## TASK INSTRUCTIONS
Copy out the material in full. Leave every line as it is.

## GIVEN ENTRIES
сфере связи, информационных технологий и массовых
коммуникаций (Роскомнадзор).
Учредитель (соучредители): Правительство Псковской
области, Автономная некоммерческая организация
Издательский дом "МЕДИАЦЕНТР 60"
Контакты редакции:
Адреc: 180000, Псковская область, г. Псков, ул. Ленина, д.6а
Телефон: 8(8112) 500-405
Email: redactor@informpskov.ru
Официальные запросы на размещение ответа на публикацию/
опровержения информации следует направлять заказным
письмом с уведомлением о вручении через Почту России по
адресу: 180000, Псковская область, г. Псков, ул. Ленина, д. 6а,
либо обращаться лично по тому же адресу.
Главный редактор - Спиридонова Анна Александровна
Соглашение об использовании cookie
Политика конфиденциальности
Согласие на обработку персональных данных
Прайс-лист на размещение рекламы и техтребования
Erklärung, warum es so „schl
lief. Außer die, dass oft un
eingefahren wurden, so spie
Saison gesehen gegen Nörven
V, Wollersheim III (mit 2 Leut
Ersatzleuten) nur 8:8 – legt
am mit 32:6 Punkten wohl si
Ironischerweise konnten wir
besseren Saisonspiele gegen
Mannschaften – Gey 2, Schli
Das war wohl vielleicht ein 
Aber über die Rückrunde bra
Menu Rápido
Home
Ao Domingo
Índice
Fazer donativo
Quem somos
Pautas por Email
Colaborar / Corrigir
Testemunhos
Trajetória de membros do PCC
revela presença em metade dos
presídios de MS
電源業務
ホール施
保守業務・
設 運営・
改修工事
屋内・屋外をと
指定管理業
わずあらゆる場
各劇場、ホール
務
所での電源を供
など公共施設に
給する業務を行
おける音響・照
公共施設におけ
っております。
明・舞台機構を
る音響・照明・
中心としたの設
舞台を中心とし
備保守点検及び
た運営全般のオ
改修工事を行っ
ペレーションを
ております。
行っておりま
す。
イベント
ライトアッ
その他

## SOLUTION FOR THIS PROBLEM
сфере связи, информационных технологий и массовых
коммуникаций (Роскомнадзор).
Учредитель (соучредители): Правительство Псковской
области, Автономная некоммерческая организация
Издательский дом "МЕДИАЦЕНТР 60"
Контакты редакции:
Адреc: 180000, Псковская область, г. Псков, ул. Ленина, д.6а
Телефон: 8(8112) 500-405
Email: redactor@informpskov.ru
Официальные запросы на размещение ответа на публикацию/
опровержения информации следует направлять заказным
письмом с уведомлением о вручении через Почту России по
адресу: 180000, Псковская область, г. Псков, ул. Ленина, д. 6а,
либо обращаться лично по тому же адресу.
Главный редактор - Спиридонова Анна Александровна
Соглашение об использовании cookie
Политика конфиденциальности
Согласие на обработку персональных данных
Прайс-лист на размещение рекламы и техтребования
Erklärung, warum es so „schl
lief. Außer die, dass oft un
eingefahren wurden, so spie
Saison gesehen gegen Nörven
V, Wollersheim III (mit 2 Leut
Ersatzleuten) nur 8:8 – legt
am mit 32:6 Punkten wohl si
Ironischerweise konnten wir
besseren Saisonspiele gegen
Mannschaften – Gey 2, Schli
Das war wohl vielleicht ein 
Aber über die Rückrunde bra
Menu Rápido
Home
Ao Domingo
Índice
Fazer donativo
Quem somos
Pautas por Email
Colaborar / Corrigir
Testemunhos
Trajetória de membros do PCC
revela presença em metade dos
presídios de MS
電源業務
ホール施
保守業務・
設 運営・
改修工事
屋内・屋外をと
指定管理業
わずあらゆる場
各劇場、ホール
務
所での電源を供
など公共施設に
給する業務を行
おける音響・照
公共施設におけ
っております。
明・舞台機構を
る音響・照明・
中心としたの設
舞台を中心とし
備保守点検及び
た運営全般のオ
改修工事を行っ
ペレーションを
ております。
行っておりま
す。
イベント
ライトアッ
その他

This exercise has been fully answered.